[Records for this task]

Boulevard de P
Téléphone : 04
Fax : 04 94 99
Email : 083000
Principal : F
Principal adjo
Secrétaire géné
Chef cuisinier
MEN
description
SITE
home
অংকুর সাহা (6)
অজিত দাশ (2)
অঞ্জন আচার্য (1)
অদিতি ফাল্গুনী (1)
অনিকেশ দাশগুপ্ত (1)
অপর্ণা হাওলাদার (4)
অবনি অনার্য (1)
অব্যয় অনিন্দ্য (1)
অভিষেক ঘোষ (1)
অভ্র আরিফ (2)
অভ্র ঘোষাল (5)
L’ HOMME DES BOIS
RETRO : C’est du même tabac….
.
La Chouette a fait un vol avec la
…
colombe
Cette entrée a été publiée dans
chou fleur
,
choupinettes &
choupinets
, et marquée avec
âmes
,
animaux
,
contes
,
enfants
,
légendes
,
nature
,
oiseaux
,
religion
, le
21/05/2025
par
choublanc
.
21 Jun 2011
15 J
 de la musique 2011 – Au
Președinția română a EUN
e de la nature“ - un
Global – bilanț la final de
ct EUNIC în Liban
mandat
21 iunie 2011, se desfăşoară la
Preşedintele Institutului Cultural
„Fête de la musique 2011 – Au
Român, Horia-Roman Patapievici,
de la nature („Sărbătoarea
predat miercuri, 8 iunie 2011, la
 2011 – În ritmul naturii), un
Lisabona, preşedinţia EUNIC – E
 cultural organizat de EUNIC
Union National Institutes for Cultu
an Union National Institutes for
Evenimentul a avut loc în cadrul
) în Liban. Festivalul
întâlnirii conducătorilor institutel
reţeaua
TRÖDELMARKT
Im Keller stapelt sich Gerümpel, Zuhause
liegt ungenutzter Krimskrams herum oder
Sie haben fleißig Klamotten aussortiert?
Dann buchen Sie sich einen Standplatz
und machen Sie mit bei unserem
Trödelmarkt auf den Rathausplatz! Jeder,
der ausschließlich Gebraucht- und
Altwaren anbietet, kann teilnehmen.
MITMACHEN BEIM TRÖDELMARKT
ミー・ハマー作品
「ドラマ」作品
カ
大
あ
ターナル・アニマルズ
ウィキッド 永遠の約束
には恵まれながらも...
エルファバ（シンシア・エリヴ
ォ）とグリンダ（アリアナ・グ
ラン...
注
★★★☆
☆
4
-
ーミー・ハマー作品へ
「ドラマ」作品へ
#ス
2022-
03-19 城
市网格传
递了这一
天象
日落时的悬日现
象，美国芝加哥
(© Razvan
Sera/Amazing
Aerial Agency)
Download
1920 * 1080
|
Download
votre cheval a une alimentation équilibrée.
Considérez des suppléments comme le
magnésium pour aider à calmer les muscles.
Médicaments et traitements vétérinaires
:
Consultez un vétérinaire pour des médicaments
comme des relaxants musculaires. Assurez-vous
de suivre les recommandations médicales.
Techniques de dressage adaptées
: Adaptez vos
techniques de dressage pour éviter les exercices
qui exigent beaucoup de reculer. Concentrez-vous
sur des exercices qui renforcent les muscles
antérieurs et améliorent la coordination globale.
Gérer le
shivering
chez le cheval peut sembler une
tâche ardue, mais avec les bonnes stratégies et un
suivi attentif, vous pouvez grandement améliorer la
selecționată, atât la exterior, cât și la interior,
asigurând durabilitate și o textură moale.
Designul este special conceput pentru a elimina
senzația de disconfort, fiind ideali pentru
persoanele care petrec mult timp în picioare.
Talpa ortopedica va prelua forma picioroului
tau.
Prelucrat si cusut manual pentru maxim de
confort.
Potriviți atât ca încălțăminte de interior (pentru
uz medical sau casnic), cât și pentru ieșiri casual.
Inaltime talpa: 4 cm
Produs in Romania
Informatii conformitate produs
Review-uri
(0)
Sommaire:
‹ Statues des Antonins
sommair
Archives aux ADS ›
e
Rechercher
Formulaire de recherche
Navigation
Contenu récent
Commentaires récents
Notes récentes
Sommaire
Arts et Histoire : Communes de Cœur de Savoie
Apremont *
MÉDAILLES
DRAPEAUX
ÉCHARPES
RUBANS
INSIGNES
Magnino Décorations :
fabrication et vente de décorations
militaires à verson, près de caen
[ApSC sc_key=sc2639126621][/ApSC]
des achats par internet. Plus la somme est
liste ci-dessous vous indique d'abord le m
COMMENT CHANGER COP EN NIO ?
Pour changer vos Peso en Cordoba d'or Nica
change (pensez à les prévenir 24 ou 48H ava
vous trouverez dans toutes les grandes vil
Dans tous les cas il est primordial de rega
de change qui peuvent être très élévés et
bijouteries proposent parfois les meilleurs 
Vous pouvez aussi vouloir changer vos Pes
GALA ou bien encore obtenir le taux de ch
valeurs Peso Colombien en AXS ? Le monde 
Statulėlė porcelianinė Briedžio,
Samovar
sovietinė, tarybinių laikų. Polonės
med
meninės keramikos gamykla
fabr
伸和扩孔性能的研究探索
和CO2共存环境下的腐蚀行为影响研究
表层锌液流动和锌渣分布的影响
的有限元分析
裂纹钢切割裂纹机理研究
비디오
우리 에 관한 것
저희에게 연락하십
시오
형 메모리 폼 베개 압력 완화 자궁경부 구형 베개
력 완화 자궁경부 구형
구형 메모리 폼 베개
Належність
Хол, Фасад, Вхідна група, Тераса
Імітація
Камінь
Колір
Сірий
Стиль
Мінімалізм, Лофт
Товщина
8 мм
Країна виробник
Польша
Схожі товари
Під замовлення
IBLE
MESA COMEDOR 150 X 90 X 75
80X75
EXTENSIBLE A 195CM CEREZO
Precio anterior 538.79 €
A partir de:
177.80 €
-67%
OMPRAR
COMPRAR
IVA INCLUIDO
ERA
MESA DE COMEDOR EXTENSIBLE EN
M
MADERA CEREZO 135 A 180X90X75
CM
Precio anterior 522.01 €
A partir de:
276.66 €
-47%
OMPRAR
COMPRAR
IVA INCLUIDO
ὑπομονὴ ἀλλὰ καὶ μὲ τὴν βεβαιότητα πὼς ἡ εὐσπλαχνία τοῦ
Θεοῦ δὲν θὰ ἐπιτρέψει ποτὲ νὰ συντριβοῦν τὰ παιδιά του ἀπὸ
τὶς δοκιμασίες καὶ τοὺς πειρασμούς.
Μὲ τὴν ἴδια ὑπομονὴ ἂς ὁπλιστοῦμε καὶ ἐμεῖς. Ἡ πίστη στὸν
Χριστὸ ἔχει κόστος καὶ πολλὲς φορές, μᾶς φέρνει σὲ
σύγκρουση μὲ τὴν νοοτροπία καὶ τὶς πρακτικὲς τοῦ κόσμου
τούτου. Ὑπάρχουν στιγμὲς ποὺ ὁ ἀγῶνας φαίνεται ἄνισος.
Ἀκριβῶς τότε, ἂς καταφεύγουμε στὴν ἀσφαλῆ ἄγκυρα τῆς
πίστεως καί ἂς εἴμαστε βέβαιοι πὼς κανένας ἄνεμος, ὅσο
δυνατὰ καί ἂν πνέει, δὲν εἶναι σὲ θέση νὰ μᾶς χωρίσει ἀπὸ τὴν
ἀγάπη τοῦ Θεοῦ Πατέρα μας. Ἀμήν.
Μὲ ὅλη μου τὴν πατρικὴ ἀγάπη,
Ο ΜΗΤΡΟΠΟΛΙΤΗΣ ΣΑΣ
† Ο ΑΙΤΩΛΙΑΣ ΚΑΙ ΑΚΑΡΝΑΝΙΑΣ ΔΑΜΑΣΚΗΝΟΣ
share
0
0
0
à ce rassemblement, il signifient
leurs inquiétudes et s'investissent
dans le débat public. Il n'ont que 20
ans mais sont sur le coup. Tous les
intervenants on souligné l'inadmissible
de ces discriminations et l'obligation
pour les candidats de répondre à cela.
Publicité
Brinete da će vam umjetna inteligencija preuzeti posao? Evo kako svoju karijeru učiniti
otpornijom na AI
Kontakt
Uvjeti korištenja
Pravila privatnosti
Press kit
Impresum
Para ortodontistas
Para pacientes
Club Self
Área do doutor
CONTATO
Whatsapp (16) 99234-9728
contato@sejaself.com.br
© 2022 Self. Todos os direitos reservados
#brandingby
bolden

[/Records for this task]

_Task objective_. Scan the records for the word "nature", and copy each line where it is found.

_Response to this exercise_.
nature
e de la nature“ - un
de la nature („Sărbătoarea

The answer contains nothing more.